Jakarta (pilar.id) – Pemerintah melalui Kementerian Komunikasi dan Informatika (Kemenkominfo) telah menghentikan siaran televisi (TV) analog dan secara bertahap beralih ke siaran TV digital, sejak 2 November 2022. Masyarakat bisa menikmati siaran TV digital dengan cara memasang perangkat set-top-box (STB).
Pakar Kebijakan Publik Narasi Institute, Achmad Nur Hidayat, menyayangkan keputusan pemerintah tersebut. Karena menurut dia, kebijakan itu diskriminasi untuk rakyat miskin. Rakyat Dipaksa migrasi ke TV digital.
Rakyat miskin tercatat berjumlah 26,16 juta jiwa berdasarkan data BPS Pada Maret 2022 atau 9,5 persen populasi. Mereka tersebar dalam 5,51 juta keluarga, dimana 1 keluarga miskin memiliki 4,74 anggota rumah tangga.
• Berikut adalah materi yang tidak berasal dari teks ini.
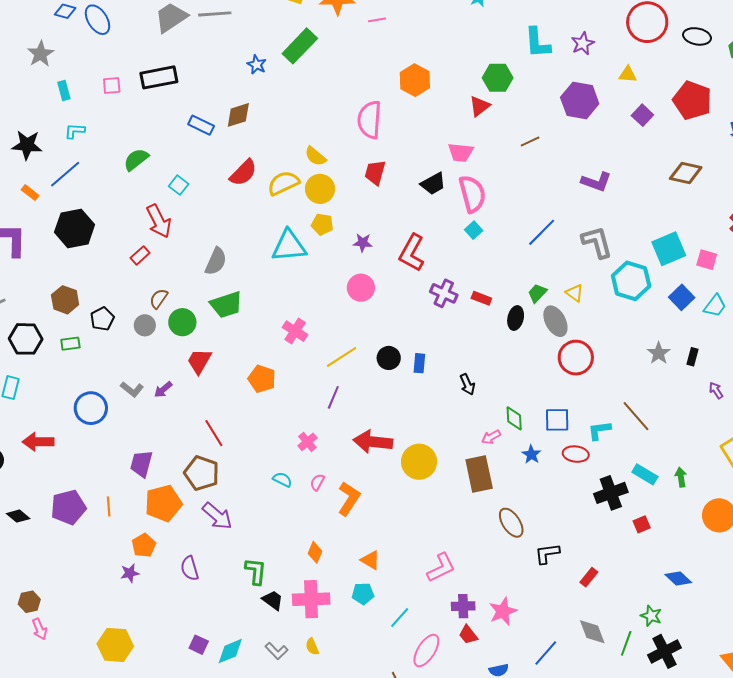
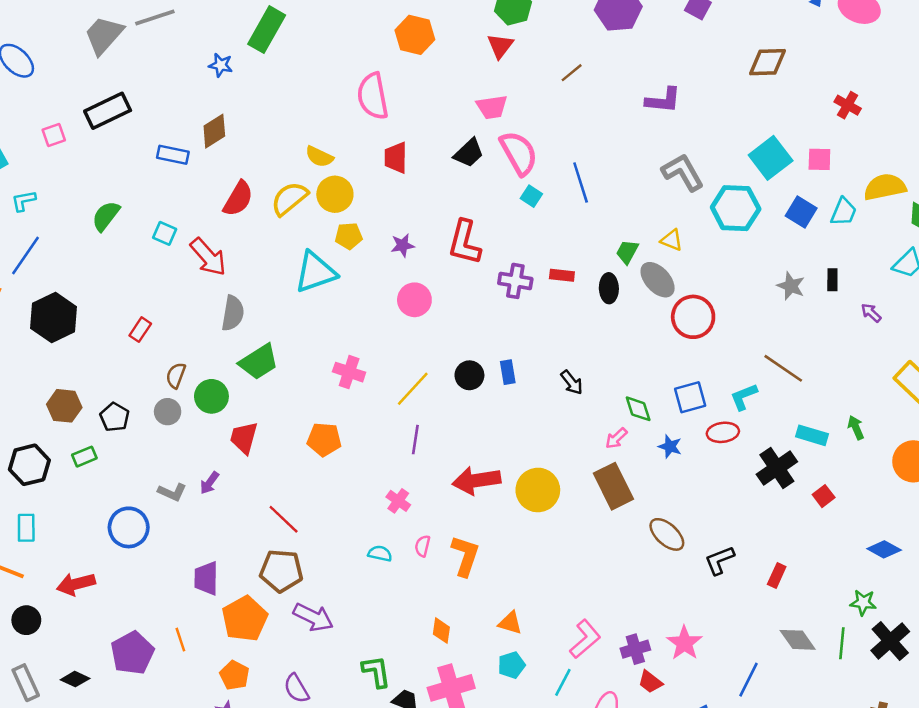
red arrow: (159, 221) -> (208, 257), moved
blue line: (542, 232) -> (581, 183), moved, turned -48
pink L-shape: (441, 568) -> (585, 639), moved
Berdasarkan data BPS, orang miskin di Indonesia adalah individu yang berpenghasilan Rp505 ribu per bulan dengan konsumsi makanan Rp375 ribu/bulan (74 persen) dan nonmakanan Rp131 ribu/bulan (26 persen).
“Jelas, program migrasi ke TV digital tidak akan diikuti oleh 26,16 juta jiwa penduduk Indonesia tersebut karena mereka tidak mampu menikmati siaran TV lagi. Mereka tidak mampu membeli setup box yang senilai Rp250 ribu satu alat untuk menikmati siaran TV digital,” ujar Achmad, Sabtu (5/11/2022).
Menurutnua, TV analog kepunyaan rakyat miskin tidak akan berguna dan akhirnya mereka akan semakin miskin karena jauh dari informasi dan berita.
Kemampuan belanja nonmakanan rakyat miskin itu hanya Rp131 ribu, oleh karena itu dalam program peralihan siaran TV analog ke TV digital, mereka adalah kelompok yang paling dirugikan.
“Pastinya ada perasaan tersisih dalam hati mereka, salah apa mereka memiliki kepemimpinan yang tidak peduli dengan nasib mereka itu,” kata dia. (her/din)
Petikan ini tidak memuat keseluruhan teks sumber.